Task details: Omit the images and output every line of the data below exactly.

──────── Records provided

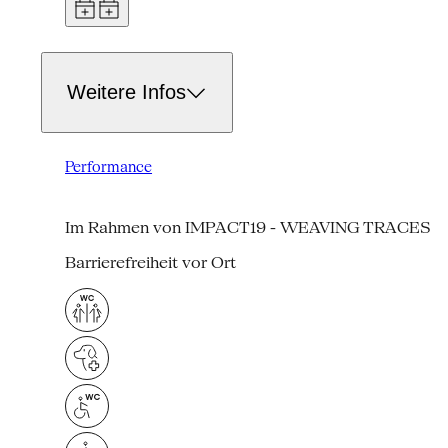
Weitere Infos
Performance
Im Rahmen von IMPACT19 - WEAVING TRACES
Barrierefreiheit vor Ort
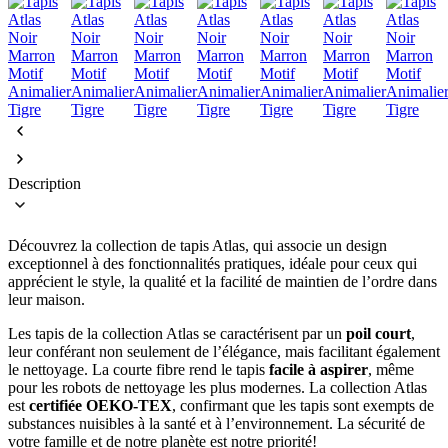
Description
Découvrez la collection de tapis Atlas, qui associe un design
exceptionnel à des fonctionnalités pratiques, idéale pour ceux qui
apprécient le style, la qualité et la facilité de maintien de l’ordre dans
leur maison.
Les tapis de la collection Atlas se caractérisent par un
poil court
,
leur conférant non seulement de l’élégance, mais facilitant également
le nettoyage. La courte fibre rend le tapis
facile à aspirer
, même
pour les robots de nettoyage les plus modernes. La collection Atlas
est
certifiée OEKO-TEX
, confirmant que les tapis sont exempts de
substances nuisibles à la santé et à l’environnement. La sécurité de
votre famille et de notre planète est notre priorité!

────────────────

Worked solution:
Weitere Infos
Performance
Im Rahmen von IMPACT19 - WEAVING TRACES
Barrierefreiheit vor Ort
Description
Découvrez la collection de tapis Atlas, qui associe un design
exceptionnel à des fonctionnalités pratiques, idéale pour ceux qui
apprécient le style, la qualité et la facilité de maintien de l’ordre dans
leur maison.
Les tapis de la collection Atlas se caractérisent par un
poil court
,
leur conférant non seulement de l’élégance, mais facilitant également
le nettoyage. La courte fibre rend le tapis
facile à aspirer
, même
pour les robots de nettoyage les plus modernes. La collection Atlas
est
certifiée OEKO-TEX
, confirmant que les tapis sont exempts de
substances nuisibles à la santé et à l’environnement. La sécurité de
votre famille et de notre planète est notre priorité!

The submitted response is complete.